# [Problem statement]
Your answer must be an exact copy of the entries below, with no pictures in it.
┌────────
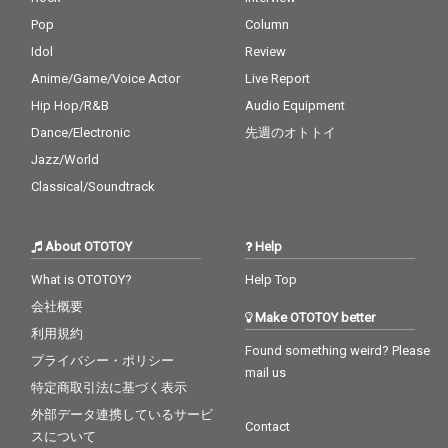
Pop
Column
Idol
Review
Anime/Game/Voice Actor
Live Report
Hip Hop/R&B
Audio Equipment
Dance/Electronic
先週のオトトイ
Jazz/World
Classical/Soundtrack
About OTOTOY
Help
What is OTOTOY?
Help Top
会社概要
Make OTOTOY better
利用規約
Found something weird? Please
プライバシー・ポリシー
mail us
特定商取引法に基づく表示
外部データ連携しているサービ
Contact
スについて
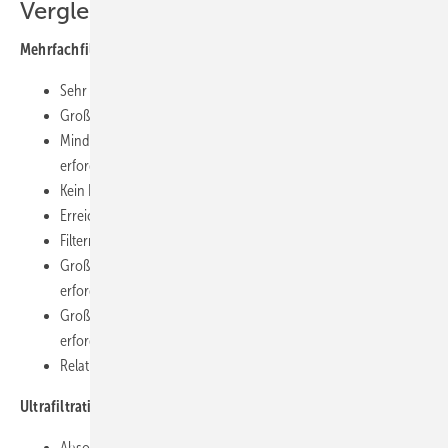
Vergleich
Mehrfachfilter
Sehr robuste und belastbare Technik
Großer Platzbedarf, Technikraum erforderlich
Mindest-Raumhöhe von 4,0 m und große Einbringöffnung
erforderlich
Kein Keimrückhalt garantiert, dadurch Filterverkeimung möglich
Erreichbare Reinheit: ca. 150 Partikel/ml Wasser
Filterrückspülung muss außerhalb der Betriebszeit stattfinden
Große Spülwasserbevorratung mit ca. 6 m³/m² Filterfläche
erforderlich
Große Kanalableitung bzw. teilweise Zwischenspeicher
erforderlich
Relativ kostengünstige Technik
Ultrafiltration
Absolut keimfreies Wasser, weil weder Bakterien noch Viren die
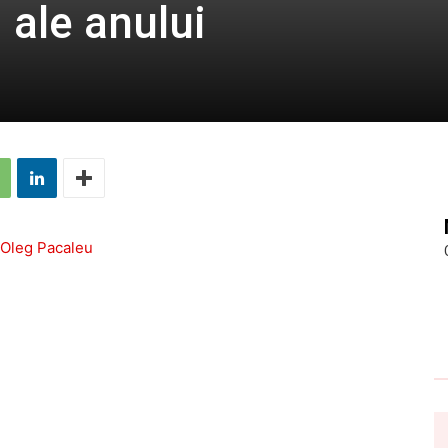
i ale anului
└────────
# [Your response]
Pop
Column
Idol
Review
Anime/Game/Voice Actor
Live Report
Hip Hop/R&B
Audio Equipment
Dance/Electronic
先週のオトトイ
Jazz/World
Classical/Soundtrack
About OTOTOY
Help
What is OTOTOY?
Help Top
会社概要
Make OTOTOY better
利用規約
Found something weird? Please
プライバシー・ポリシー
mail us
特定商取引法に基づく表示
外部データ連携しているサービ
Contact
スについて
Vergleich
Mehrfachfilter
Sehr robuste und belastbare Technik
Großer Platzbedarf, Technikraum erforderlich
Mindest-Raumhöhe von 4,0 m und große Einbringöffnung
erforderlich
Kein Keimrückhalt garantiert, dadurch Filterverkeimung möglich
Erreichbare Reinheit: ca. 150 Partikel/ml Wasser
Filterrückspülung muss außerhalb der Betriebszeit stattfinden
Große Spülwasserbevorratung mit ca. 6 m³/m² Filterfläche
erforderlich
Große Kanalableitung bzw. teilweise Zwischenspeicher
erforderlich
Relativ kostengünstige Technik
Ultrafiltration
Absolut keimfreies Wasser, weil weder Bakterien noch Viren die
i ale anului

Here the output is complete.